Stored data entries
====================

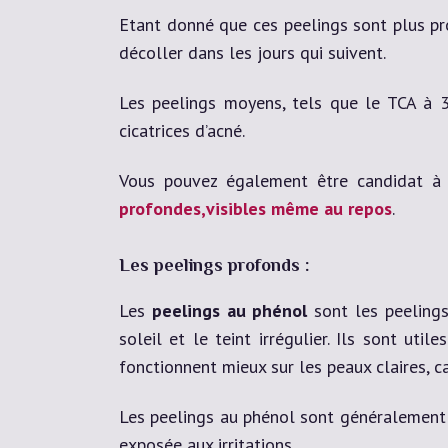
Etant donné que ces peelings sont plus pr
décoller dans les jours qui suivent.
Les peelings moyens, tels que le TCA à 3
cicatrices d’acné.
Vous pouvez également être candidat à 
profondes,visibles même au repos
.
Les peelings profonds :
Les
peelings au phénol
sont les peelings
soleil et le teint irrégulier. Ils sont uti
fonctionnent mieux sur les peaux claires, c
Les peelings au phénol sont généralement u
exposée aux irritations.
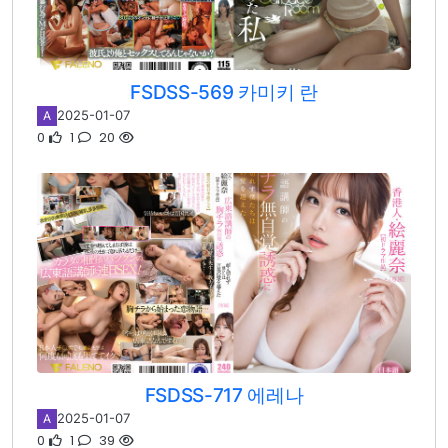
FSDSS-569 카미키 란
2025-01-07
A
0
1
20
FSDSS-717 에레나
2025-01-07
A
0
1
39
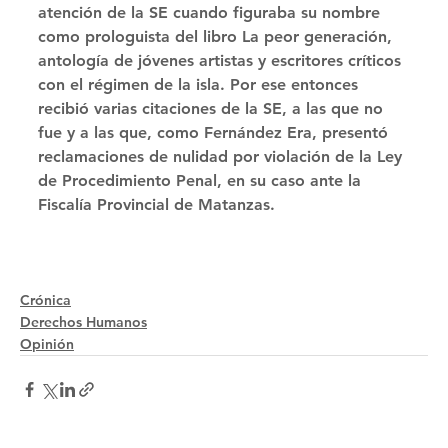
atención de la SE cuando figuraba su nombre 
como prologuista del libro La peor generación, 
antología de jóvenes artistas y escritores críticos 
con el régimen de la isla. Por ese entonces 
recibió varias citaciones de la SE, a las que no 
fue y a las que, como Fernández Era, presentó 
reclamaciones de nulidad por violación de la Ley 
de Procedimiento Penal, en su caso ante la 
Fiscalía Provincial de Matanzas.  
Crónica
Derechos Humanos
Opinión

====================

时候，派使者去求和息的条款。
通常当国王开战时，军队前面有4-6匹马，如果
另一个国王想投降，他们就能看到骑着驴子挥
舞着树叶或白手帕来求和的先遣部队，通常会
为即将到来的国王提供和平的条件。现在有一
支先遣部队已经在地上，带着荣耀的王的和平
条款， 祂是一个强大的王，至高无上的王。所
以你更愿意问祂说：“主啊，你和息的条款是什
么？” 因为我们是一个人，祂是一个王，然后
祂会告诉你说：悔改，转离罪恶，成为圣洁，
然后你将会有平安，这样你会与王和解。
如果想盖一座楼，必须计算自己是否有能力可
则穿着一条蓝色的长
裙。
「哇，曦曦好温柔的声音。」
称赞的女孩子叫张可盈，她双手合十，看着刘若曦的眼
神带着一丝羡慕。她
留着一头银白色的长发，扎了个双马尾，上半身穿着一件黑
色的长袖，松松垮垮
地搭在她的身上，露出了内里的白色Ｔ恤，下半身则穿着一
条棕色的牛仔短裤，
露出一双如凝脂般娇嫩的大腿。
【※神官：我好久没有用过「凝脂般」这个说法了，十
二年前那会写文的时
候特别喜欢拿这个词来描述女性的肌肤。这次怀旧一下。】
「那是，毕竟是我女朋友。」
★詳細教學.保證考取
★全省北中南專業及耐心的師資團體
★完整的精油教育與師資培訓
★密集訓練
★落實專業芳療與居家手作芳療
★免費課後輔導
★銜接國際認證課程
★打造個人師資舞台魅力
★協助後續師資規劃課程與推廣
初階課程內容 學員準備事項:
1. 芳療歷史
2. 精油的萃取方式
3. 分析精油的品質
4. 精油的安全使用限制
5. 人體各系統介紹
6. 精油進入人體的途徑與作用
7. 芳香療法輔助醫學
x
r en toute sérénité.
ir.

====================

WORK INSTRUCTION: Given the records above, return the lines starting at the one that holds "Etant donné que ces peelings sont plus pr" and ending at the one that holds "antología de jóvenes", exactly, and nothing besides; leave every picture out.

RESPONSE AREA:
Etant donné que ces peelings sont plus pr
décoller dans les jours qui suivent.
Les peelings moyens, tels que le TCA à 3
cicatrices d’acné.
Vous pouvez également être candidat à 
profondes,visibles même au repos
.
Les peelings profonds :
Les
peelings au phénol
sont les peelings
soleil et le teint irrégulier. Ils sont uti
fonctionnent mieux sur les peaux claires, c
Les peelings au phénol sont généralement u
exposée aux irritations.
FSDSS-569 카미키 란
2025-01-07
A
0
1
20
FSDSS-717 에레나
2025-01-07
A
0
1
39
atención de la SE cuando figuraba su nombre 
como prologuista del libro La peor generación, 
antología de jóvenes artistas y escritores críticos 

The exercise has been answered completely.